Exercise » For this task, output exactly the lines of the material below starting at the line with "-> Hervorheben geographischer" and ending at the line with "Admin login"; pictures are to be excluded.

Material provided »
--- --- ---
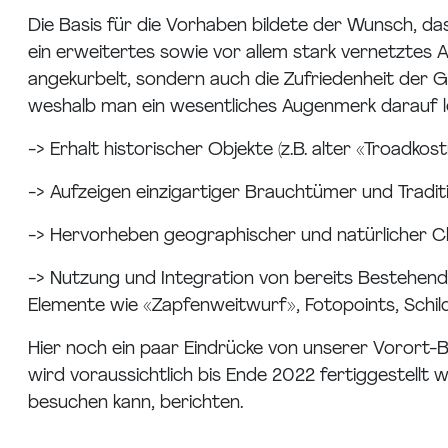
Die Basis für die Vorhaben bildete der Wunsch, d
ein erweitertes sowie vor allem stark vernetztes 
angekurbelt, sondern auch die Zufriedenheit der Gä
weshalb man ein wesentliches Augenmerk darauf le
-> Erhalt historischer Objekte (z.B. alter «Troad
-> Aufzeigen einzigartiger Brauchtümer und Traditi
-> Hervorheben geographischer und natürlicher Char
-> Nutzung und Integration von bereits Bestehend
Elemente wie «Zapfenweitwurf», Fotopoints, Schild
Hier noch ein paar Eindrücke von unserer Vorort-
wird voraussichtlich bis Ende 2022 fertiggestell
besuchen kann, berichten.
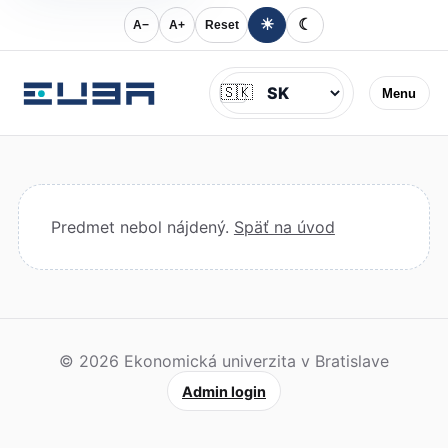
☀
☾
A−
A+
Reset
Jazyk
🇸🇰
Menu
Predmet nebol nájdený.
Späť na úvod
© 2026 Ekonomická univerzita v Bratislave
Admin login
--- --- ---
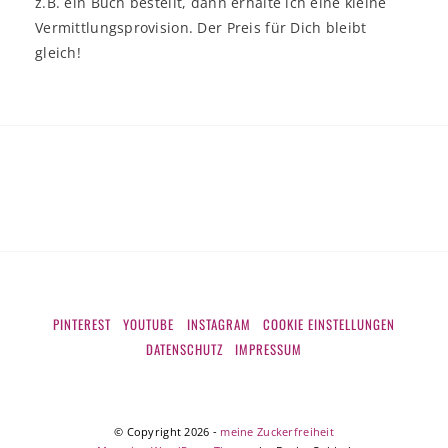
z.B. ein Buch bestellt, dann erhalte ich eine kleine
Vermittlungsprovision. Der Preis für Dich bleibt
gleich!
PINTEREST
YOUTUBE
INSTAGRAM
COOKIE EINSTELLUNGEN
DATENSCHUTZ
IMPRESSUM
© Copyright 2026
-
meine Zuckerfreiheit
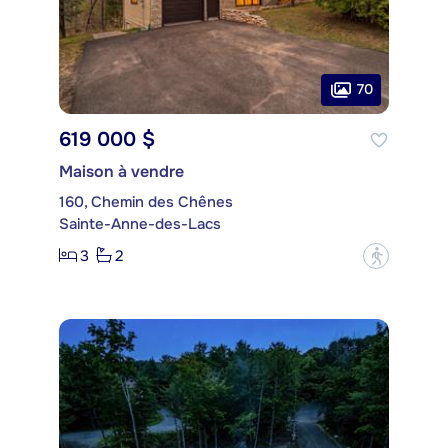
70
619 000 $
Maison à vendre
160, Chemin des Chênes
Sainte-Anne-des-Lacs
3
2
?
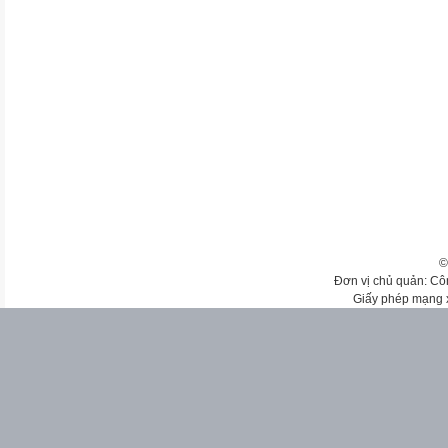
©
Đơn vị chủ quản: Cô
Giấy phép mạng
--- --- ---
Solution below »
-> Hervorheben geographischer und natürlicher Char
-> Nutzung und Integration von bereits Bestehend
Elemente wie «Zapfenweitwurf», Fotopoints, Schild
Hier noch ein paar Eindrücke von unserer Vorort-
wird voraussichtlich bis Ende 2022 fertiggestell
besuchen kann, berichten.
☀
☾
A−
A+
Reset
Jazyk
🇸🇰
Menu
Predmet nebol nájdený.
Späť na úvod
© 2026 Ekonomická univerzita v Bratislave
Admin login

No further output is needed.